Exercise 1: A random sample of 400 houscholds was drawn fromn a town and a survey generated
data on weekly earning. The mean in the sample was Birr 250 with a standard deviation Birr 80.
Test the hypothesis that the average weekly earnings is 280 birr at 5% level of significance and
also construct a 95% confidence interval for the population mean earning.
To test the hypothesis that the average weekly earnings is 280 Birr, we will use a t-test.
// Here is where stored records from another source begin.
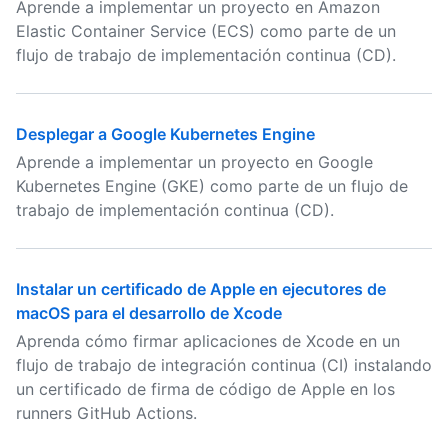
Aprende a implementar un proyecto en Amazon
Elastic Container Service (ECS) como parte de un
flujo de trabajo de implementación continua (CD).
Desplegar a Google Kubernetes Engine
Aprende a implementar un proyecto en Google
Kubernetes Engine (GKE) como parte de un flujo de
trabajo de implementación continua (CD).
Instalar un certificado de Apple en ejecutores de
macOS para el desarrollo de Xcode
Aprenda cómo firmar aplicaciones de Xcode en un
flujo de trabajo de integración continua (CI) instalando
un certificado de firma de código de Apple en los
runners GitHub Actions.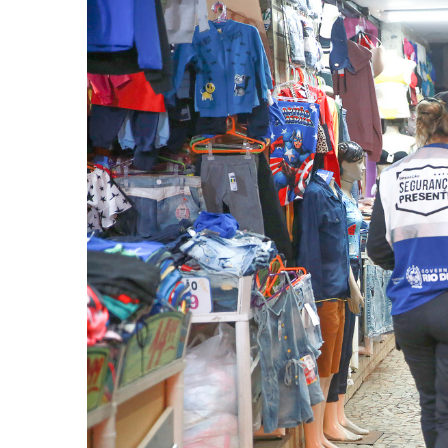
-
Desenvolvido
por
Hesea
Tecnologia
e
Sistemas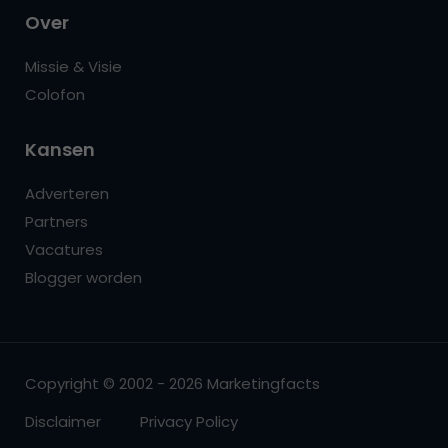
Over
Missie & Visie
Colofon
Kansen
Adverteren
Partners
Vacatures
Blogger worden
Copyright © 2002 - 2026 Marketingfacts
Disclaimer
Privacy Policy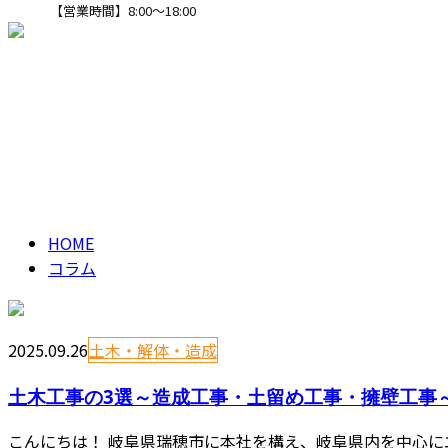
【営業時間】8:00～18:00
CONTACT
コラム
column
HOME
コラム
2025.09.26
土木・解体・造成
土木工事の3選～造成工事・土留め工事・擁壁工事
こんにちは！ 岐阜県瑞穂市に本社を構え、岐阜県内を中心に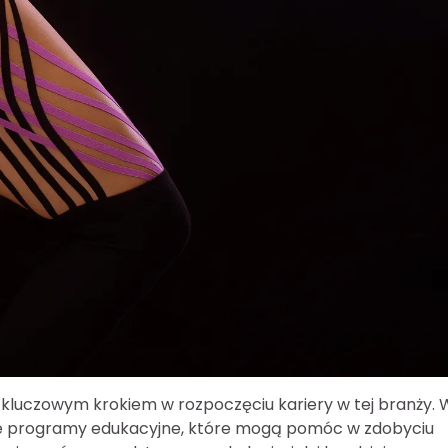
 kluczowym krokiem w rozpoczęciu kariery w tej branży. 
odne programy edukacyjne, które mogą pomóc w zdobyciu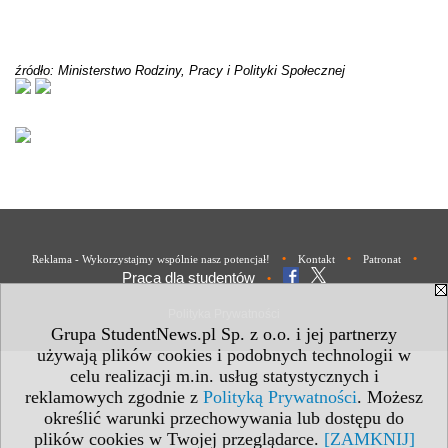
źródło: Ministerstwo Rodziny, Pracy i Polityki Społecznej
•
•
•
Reklama - Wykorzystajmy wspólnie nasz potencjał!
Kontakt
Patronat
Praca dla studentów
•
Polityka Prywatności
Grupa StudentNews.pl Sp. z o.o. i jej partnerzy
używają plików cookies i podobnych technologii w
celu realizacji m.in. usług statystycznych i
reklamowych zgodnie z
Polityką Prywatności
. Możesz
określić warunki przechowywania lub dostępu do
plików cookies w Twojej przeglądarce.
[ZAMKNIJ]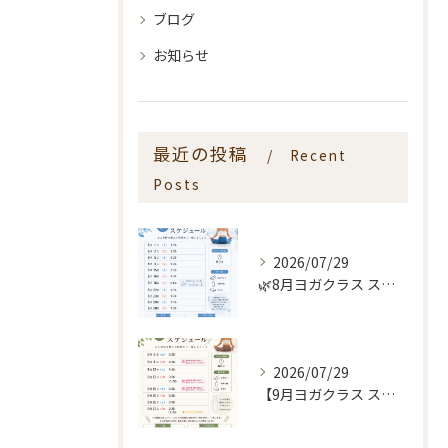
ブログ
お知らせ
最近の投稿
Recent
Posts
2026/07/29
🌿8月ヨガクラス スケジュールのお知らせ🌿
2026/07/29
【9月ヨガクラス スケジュールのお知らせ🌿】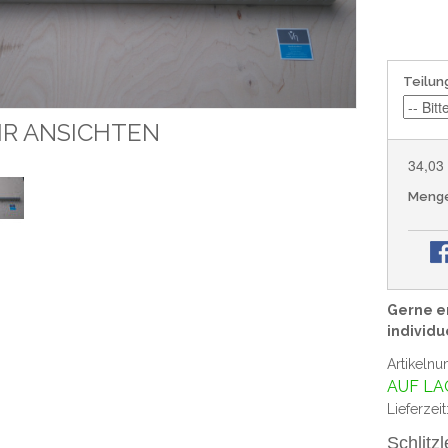
Teilun
R ANSICHTEN
34,03
Meng
Gerne er
individu
Artikelnu
AUF LA
Lieferzeit
Schlitz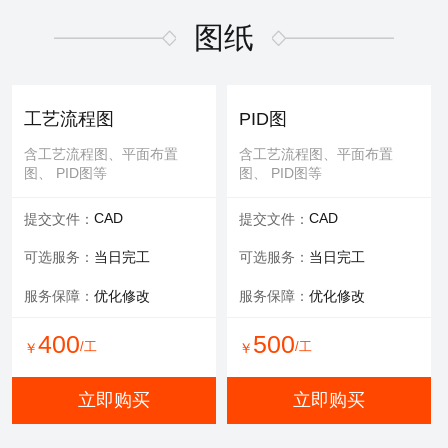
适用于污水废气行业施工方
适用于污水废气行业招投标
案，符合规范要求
文件编写
图纸
600
/工
￥
WORD
WORD
交付文件：
交付文件：
立即购买
服务承诺：
包修改
服务内容：
技术+商务
工艺流程图
PID图
服务保障：
提供方案优化
含工艺流程图、平面布置
含工艺流程图、平面布置
图、 PID图等
图、 PID图等
500
500
/工
/工
￥
￥
CAD
CAD
提交文件：
提交文件：
立即购买
立即购买
可选服务：
当日完工
可选服务：
当日完工
服务保障：
优化修改
服务保障：
优化修改
环评报告
400
500
/工
/工
￥
￥
适用于环评、清洁生产、验
收报告、入河排污口论证报
立即购买
立即购买
告等
WORD
交付文件：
The null hypothesis is that the average weekly earnings is 280 Birr, and the alternative hypothesis is that it is not 280 Birr.
Given:
Sample size (n) = 400
Sample mean (x̄) = 250 Birr
Sample standard deviation (s) = 80 Birr
Significance level (α) = 0.05
To test the hypothesis, we can calculate the t-statistic using the following formula:
t = (x̄ - μ) / (s / sqrt(n))
Where:
x̄ = sample mean
μ = population mean (280 Birr in this case)
s = sample standard deviation
n = sample size
t = (250 - 280) / (80 / sqrt(400))
t = -30 / (80 / 20)
t = -30 / 4
t = -7.5
Next, we need to find the critical value for a t-distribution with (n-1) degrees of freedom at a significance level of 0.05. Since the sample size is large (n > 30), we can approximate the critical value using a standard normal distribution.
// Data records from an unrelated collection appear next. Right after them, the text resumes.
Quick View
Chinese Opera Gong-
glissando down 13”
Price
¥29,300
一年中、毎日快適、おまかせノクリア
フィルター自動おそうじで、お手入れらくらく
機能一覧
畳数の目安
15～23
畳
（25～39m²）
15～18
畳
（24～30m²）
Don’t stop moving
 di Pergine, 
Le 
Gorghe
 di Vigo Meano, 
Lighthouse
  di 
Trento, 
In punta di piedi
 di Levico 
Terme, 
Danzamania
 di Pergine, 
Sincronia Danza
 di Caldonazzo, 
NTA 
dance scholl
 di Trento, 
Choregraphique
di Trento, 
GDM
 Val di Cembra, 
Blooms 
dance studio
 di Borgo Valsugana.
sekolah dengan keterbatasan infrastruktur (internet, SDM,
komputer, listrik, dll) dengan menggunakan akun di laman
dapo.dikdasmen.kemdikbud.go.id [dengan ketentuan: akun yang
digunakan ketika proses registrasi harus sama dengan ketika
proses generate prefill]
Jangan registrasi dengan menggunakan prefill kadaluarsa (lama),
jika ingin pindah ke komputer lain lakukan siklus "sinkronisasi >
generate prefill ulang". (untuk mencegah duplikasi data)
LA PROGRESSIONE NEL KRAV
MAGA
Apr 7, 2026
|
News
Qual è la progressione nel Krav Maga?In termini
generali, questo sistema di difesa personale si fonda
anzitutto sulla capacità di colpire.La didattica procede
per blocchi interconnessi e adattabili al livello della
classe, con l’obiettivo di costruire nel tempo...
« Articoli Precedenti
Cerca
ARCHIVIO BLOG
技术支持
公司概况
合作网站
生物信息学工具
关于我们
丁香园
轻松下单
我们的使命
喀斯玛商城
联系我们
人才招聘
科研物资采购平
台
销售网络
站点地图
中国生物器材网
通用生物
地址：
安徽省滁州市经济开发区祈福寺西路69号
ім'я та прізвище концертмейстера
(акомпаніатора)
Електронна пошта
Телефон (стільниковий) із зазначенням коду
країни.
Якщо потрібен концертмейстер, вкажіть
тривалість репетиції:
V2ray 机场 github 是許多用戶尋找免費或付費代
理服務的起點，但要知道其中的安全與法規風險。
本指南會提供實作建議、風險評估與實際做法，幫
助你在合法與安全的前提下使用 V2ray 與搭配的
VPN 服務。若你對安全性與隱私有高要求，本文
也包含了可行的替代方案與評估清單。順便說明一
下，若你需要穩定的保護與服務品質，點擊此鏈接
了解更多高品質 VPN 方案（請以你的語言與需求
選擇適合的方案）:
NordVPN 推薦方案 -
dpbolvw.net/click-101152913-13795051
The critical value for a 5% two-tailed test at α = 0.05 is approximately ± 1.96.
Since -7.5 is less than -1.96, we reject the null hypothesis. This means there is enough evidence to suggest that the average weekly earnings is not 280 Birr.
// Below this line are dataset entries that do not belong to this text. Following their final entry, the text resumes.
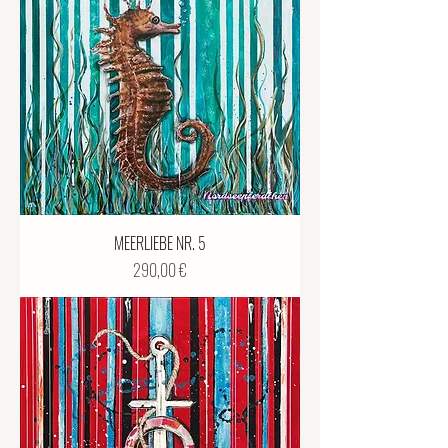
MEERLIEBE NR. 5
Preis
290,00 €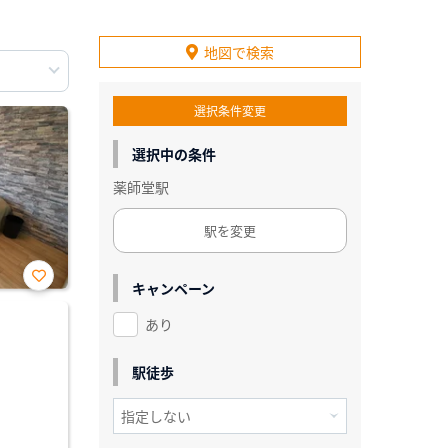
地図で検索
選択条件変更
選択中の条件
薬師堂駅
駅を変更
キャンペーン
お気
に入
あり
り登
録
駅徒歩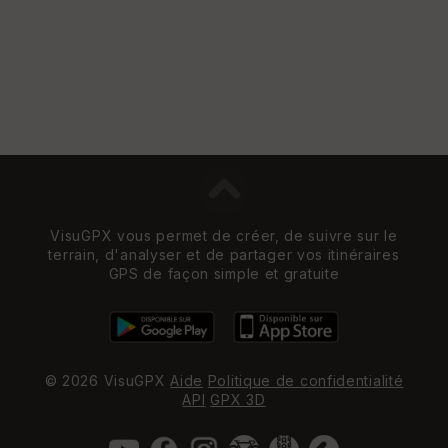
VisuGPX vous permet de créer, de suivre sur le
terrain, d'analyser et de partager vos itinéraires
GPS de façon simple et gratuite
© 2026 VisuGPX
Aide
Politique de confidentialité
API
GPX 3D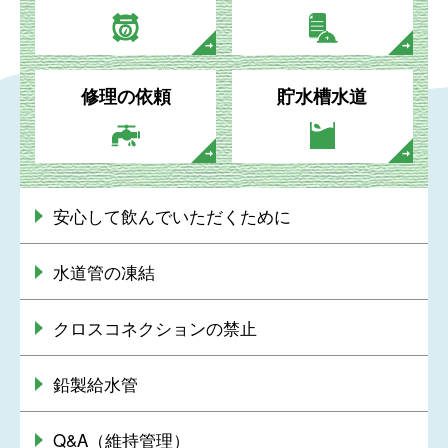
修理の依頼
貯水槽水道
安心して飲んでいただくために
水道管の凍結
クロスコネクションの禁止
鉛製給水管
Q&A（維持管理）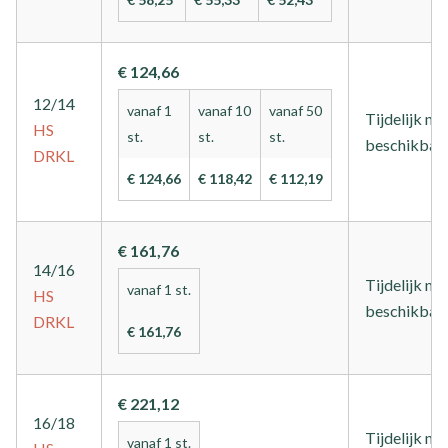
€ 124,66
12/14
vanaf 1
vanaf 10
vanaf 50
Tijdelijk nie
HS
st.
st.
st.
beschikbaa
DRKL
€ 124,66
€ 118,42
€ 112,19
€ 161,76
14/16
Tijdelijk nie
vanaf 1 st.
HS
beschikbaa
DRKL
€ 161,76
€ 221,12
16/18
Tijdelijk nie
vanaf 1 st.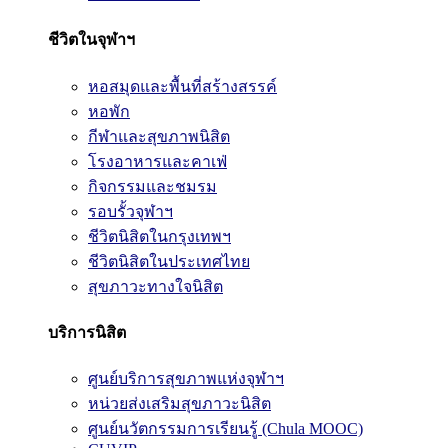
ชีวิตในจุฬาฯ
หอสมุดและพื้นที่สร้างสรรค์
หอพัก
กีฬาและสุขภาพนิสิต
โรงอาหารและคาเฟ่
กิจกรรมและชมรม
รอบรั้วจุฬาฯ
ชีวิตนิสิตในกรุงเทพฯ
ชีวิตนิสิตในประเทศไทย
สุขภาวะทางใจนิสิต
บริการนิสิต
ศูนย์บริการสุขภาพแห่งจุฬาฯ
หน่วยส่งเสริมสุขภาวะนิสิต
ศูนย์นวัตกรรมการเรียนรู้ (Chula MOOC)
To construct a 95% confidence interval for the population mean earnings, we can use the following formula:
CI = x̄ ± (t * (s / sqrt(n)))
Where:
x̄ = sample mean
t = critical value for a t-distribution with (n-1) degrees of freedom at a 95% confidence level
s = sample standard deviation
n = sample size
CI = 250 ± (1.96 * (80 / sqrt(400)))
CI = 250 ± (1.96 * (80 / 20))
CI = 250 ± (1.96 * 4)
CI = 250 ± 7.84
The 95% confidence interval for the population mean earnings is (242.16, 257.84) Birr.